Thursday 11 June 2009

Warped dilithium crystals



This is available on a t-shirt from xkcd.com - the mouseover on the website says 'bonus points if you can identify the science'. Neal took one look, muttered something about blackbody radiation and is now explaining the maths and telling the tragic tale of Boltzmann's Constant, which helps explain why this curve isn't a straight line (his critique of classical physics was vindicated a couple of months after his death - the little k is his constant in this equation). It plots the energy carried by a photon of light by its frequency (though light's a particle too). A blackbody radiator radiates all the heat/light it absorbs.

I shall buy Neal the t-shirt in honour of his superior nerding.

4 comments:

Zoot Horn said...

That is impressive ultra-violet range nerding fo' sure! I wish I had my life again with a slightly different brain. When the class did maths the teacher let me do colouring.

neal said...

Err I got the definition of a Blackbody wrong, it has been 12 years since I've given this a second thought, but thanks to wikipedia:

A black body is an idealized object that absorbs all electromagnetic radiation that falls on it. No electromagnetic radiation passes through it and none is reflected. Because no light (visible electromagnetic radiation) is reflected or transmitted, the object appears black when it is cold. However, a black body emits a temperature-dependent spectrum of light. This thermal radiation from a black body is termed black-body radiation.

neal said...

This is actually a really important bit of science as it was the first step to understanding quantum mechanics, which is important to the world in general because, amongst other things, without quantum mechanics we wouldn't understand how semiconductors behaved, and without this microchips wouldn't have been developed and we'd still have computers the size of a tennis court to do what a pocket calculator can do.

And it's all down to the genius of Ludvig Boltzman, who hanged himself because everyone thought his ideas were bollocks, so he came to the conclusion that his life's work had been a waste of time.

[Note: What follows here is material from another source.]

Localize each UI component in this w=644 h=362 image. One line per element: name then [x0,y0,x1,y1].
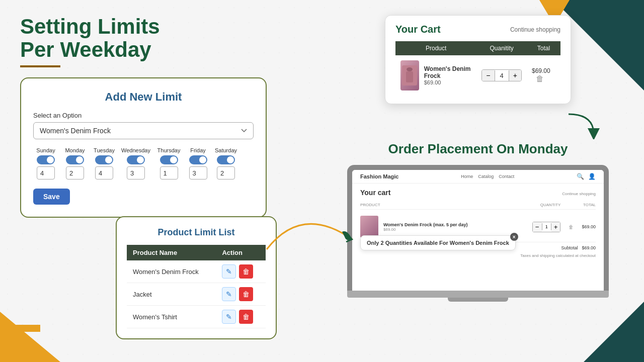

Not long after one of his fiercest critics Max Planck, out of total desperation, applied Boltzmann's ideas to the problem of how the energy of the radiation emitted by a blackbody is related to it's frequency, and bingo, success. Light can be described as particles as well as waves, and the movement of the molecules of a gas is based on probability. Planck still refused to believe boltzmann was right and thought it was just a mathematical trick, and even Einstein couldn't reconcile himself with the concept, even thought he proved that it worked, famously saying “God doesn't play dice”.